Discourse over Pi and coffee a safer course, by far,
than plotting revolution at a local bar.
That there’s safety in numbers is a much-repeated platitude
much favored over taking risks with a subversive attitude.

Prompt words today are radical, patriarch, beseem and coffee. Image by Jeswin Thomas on Unsplash, used with permission.
And for NaPoWriMo, Day 5

NaPoWriMo 2021, Day 2 The Road Less Taken in a Modern Age

The farther up the mountain we went, the smaller the road became. I was on the outiside and for most of the way the drop was severe–with no siderails or walls or shoulders. Vertigo? Yes.

The Road Less Taken in a Modern Age

Who wanders for pleasure, wanders alone
marking no boundary, barrier, zone.
The earth has no limits and time has no chime,
my steps undetermined by schedule or clime.

This used to be my modus operandi
travel my sweet tooth and freedom my candy.
No email or Google, no iPad or phone,
without Internet service, I rolled like a stone.

But today I am traveling from town to town
with heavier luggage–more weighted down.
And though I go singly, I’m never alone
thanks to my computer, my Kindle and phone.
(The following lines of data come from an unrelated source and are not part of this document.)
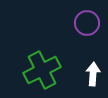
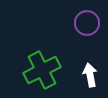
white arrow: moved 3 px left, 1 px down; rotated 15 degrees counterclockwise
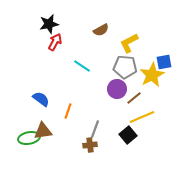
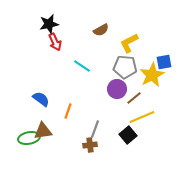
red arrow: rotated 126 degrees clockwise
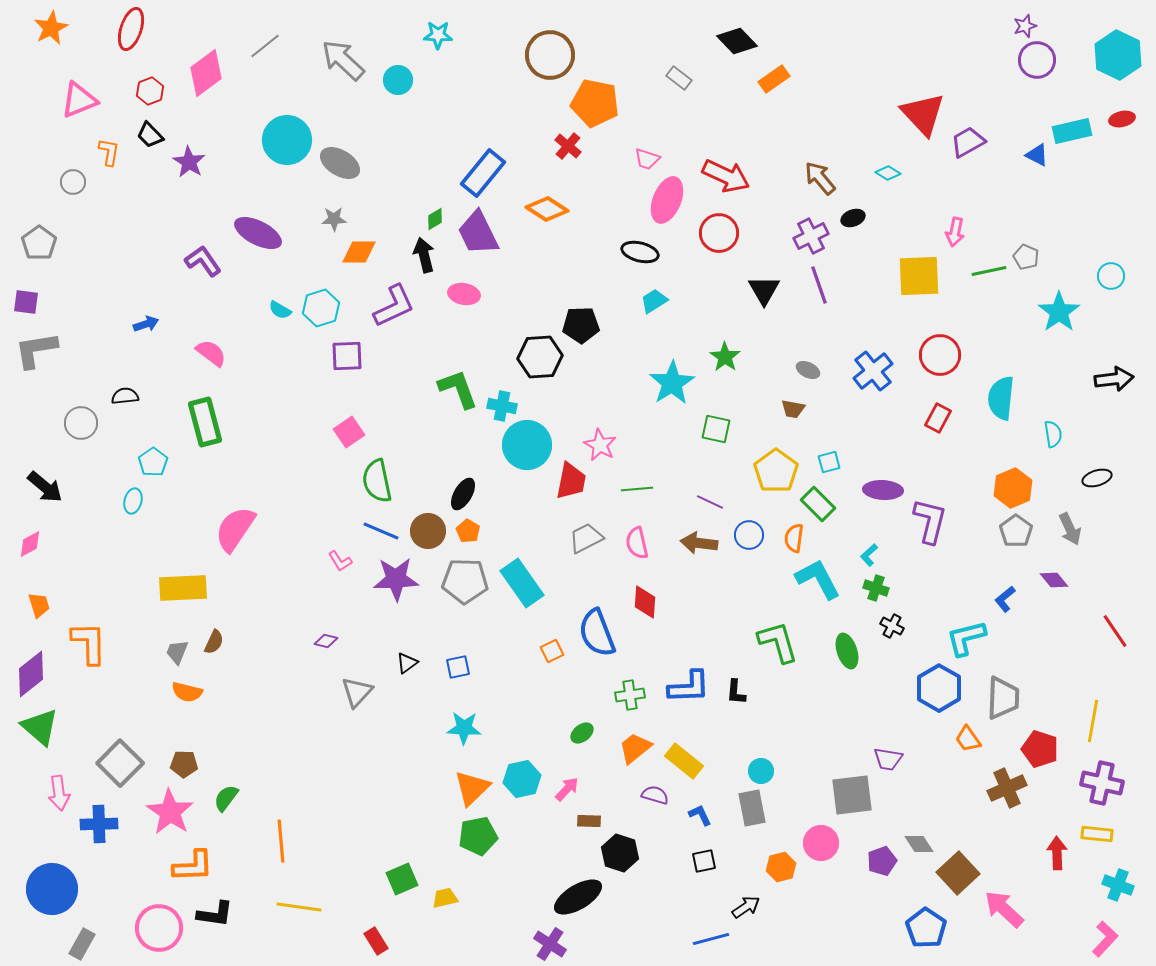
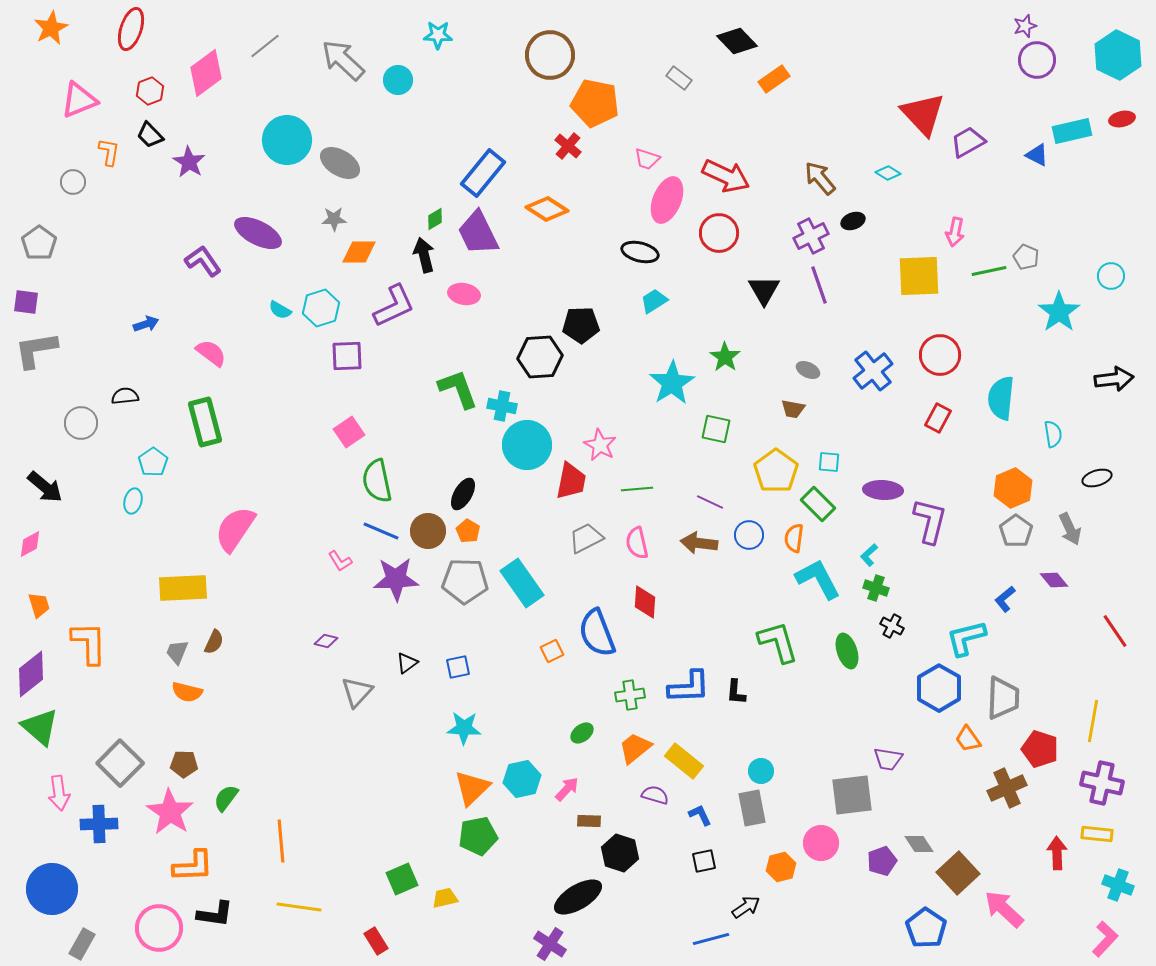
black ellipse at (853, 218): moved 3 px down
cyan square at (829, 462): rotated 20 degrees clockwise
Right now I’m imprisoned and my progress is bound
by the cords of my ear buds confusingly wound
round my camera charger and Ethernet connector.
My GPS determines my vector.

No more do I travel unfettered and free.
Cell tower to tower is where I must be;
so every person that I’ve ever met
has me perpetually in their debt.

Birthdays to remember and twitters to answer,
queries of grandchildren, hip sockets, cancer.
Traveling with this extra weight is not pleasant.
I much prefer traveling just in the present

unfettered by email, phone calls or that voice
calling instructions at every choice
of northwards or southwards or eastward or west.
Yes, I know GPS directions are best,

but if I’m never lost and never alone,
I’d best just stay home and talk on the phone,
for most of adventure has come when I’m lost
from all of my past, whatever the cost.

Still the ways of the present make planning much easier,
finding my next destination much breezier.
These tricky freeways have changed in past years
and I find my memory much in arrears.

So perhaps for today I’ll turn on GPS
so I won’t get so lost and I won’t have to guess
which freeway to take: eight-oh-eight? Eight-oh-six?
Getting myself in a terrible fix.

Tomorrow’s the time to become vagabond,
using personal radar and my fairy wand
to maneuver through life by the skin of my pants.
Just for today, I won’t take the chance!